Data extracted from a collection
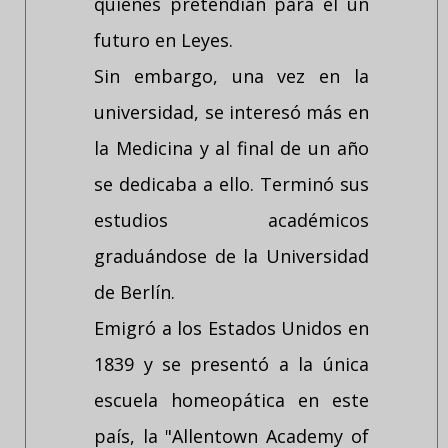
quienes pretendían para él un
futuro en Leyes.
Sin embargo, una vez en la
universidad, se interesó más en
la Medicina y al final de un año
se dedicaba a ello. Terminó sus
estudios académicos
graduándose de la Universidad
de Berlín.
Emigró a los Estados Unidos en
1839 y se presentó a la única
escuela homeopática en este
país, la "Allentown Academy of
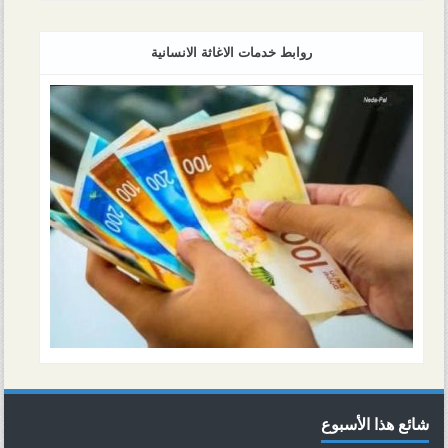
روابط خدمات الاغاثة الانسانية
شائع هذا الأسبوع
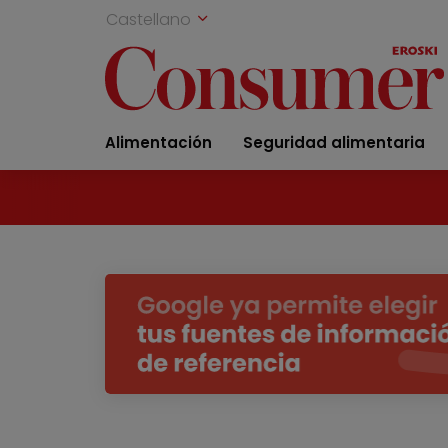
Castellano
Alimentación
Seguridad alimentaria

● **TASK REQUIREMENTS**
Print all entries exactly; skip the pictures.

● **ANSWER SPACE**
quienes pretendían para él un
futuro en Leyes.
Sin embargo, una vez en la
universidad, se interesó más en
la Medicina y al final de un año
se dedicaba a ello. Terminó sus
estudios académicos
graduándose de la Universidad
de Berlín.
Emigró a los Estados Unidos en
1839 y se presentó a la única
escuela homeopática en este
país, la "Allentown Academy of
روابط خدمات الاغاثة الانسانية
شائع هذا الأسبوع
Castellano
Alimentación
Seguridad alimentaria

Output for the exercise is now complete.